On the basis of the records below, report how many lines contain the word "more". Nothing else should be given.

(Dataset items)
⟨

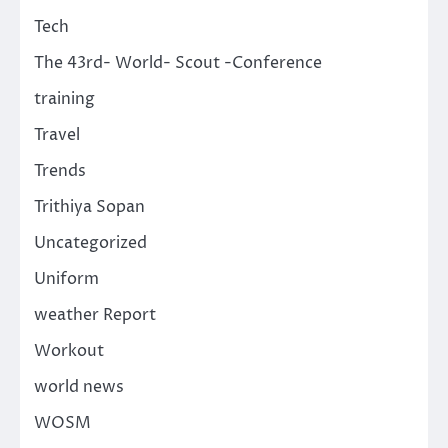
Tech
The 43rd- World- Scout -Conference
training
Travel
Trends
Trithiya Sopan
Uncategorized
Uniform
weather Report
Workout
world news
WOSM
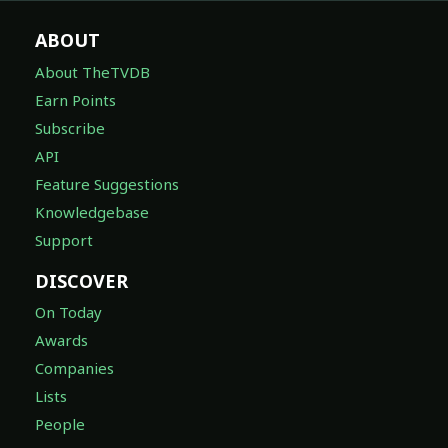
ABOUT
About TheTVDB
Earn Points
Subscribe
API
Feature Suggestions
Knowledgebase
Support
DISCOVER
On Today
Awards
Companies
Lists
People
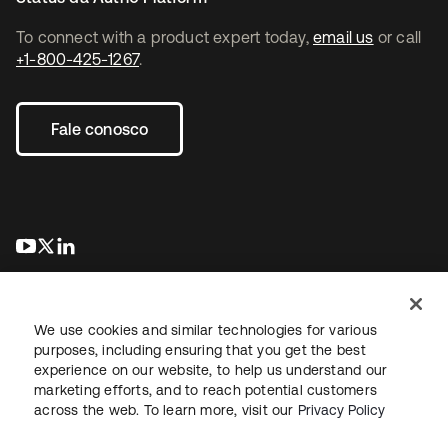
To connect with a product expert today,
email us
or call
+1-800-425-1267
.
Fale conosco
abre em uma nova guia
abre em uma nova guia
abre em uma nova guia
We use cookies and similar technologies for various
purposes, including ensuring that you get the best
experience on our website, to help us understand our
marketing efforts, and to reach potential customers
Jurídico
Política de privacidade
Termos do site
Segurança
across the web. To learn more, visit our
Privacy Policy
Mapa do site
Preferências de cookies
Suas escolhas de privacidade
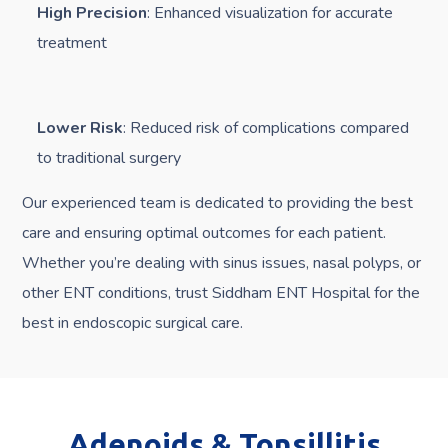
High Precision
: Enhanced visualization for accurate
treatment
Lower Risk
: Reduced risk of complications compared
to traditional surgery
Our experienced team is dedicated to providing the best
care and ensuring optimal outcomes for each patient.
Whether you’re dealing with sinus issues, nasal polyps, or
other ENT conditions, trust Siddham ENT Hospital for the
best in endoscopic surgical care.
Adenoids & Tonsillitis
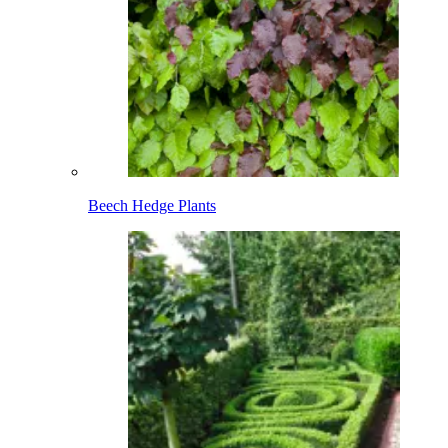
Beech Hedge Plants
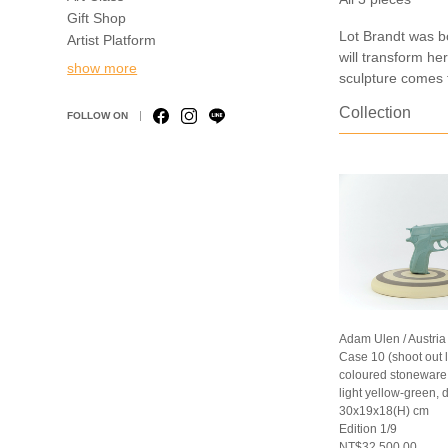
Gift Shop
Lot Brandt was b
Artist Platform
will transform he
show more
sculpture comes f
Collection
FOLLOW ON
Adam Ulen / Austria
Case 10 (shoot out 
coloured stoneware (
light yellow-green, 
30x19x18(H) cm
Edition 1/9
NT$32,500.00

⟩
⟨

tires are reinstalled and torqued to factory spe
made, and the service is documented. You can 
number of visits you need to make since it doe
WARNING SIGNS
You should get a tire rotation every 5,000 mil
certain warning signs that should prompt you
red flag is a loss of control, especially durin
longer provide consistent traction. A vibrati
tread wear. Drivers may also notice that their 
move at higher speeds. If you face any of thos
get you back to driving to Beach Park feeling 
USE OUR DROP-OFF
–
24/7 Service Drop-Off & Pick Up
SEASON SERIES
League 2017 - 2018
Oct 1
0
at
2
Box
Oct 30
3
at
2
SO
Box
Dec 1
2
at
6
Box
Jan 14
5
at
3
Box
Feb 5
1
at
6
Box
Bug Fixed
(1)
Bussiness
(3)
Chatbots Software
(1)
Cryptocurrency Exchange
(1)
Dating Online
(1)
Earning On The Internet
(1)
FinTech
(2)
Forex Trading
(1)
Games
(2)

⟩
⟨

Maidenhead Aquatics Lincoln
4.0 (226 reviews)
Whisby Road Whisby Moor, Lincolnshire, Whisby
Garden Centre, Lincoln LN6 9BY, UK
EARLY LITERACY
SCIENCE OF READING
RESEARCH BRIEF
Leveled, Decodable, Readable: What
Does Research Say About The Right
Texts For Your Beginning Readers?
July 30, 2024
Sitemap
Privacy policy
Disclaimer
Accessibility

⟩

* **Task answer**:
2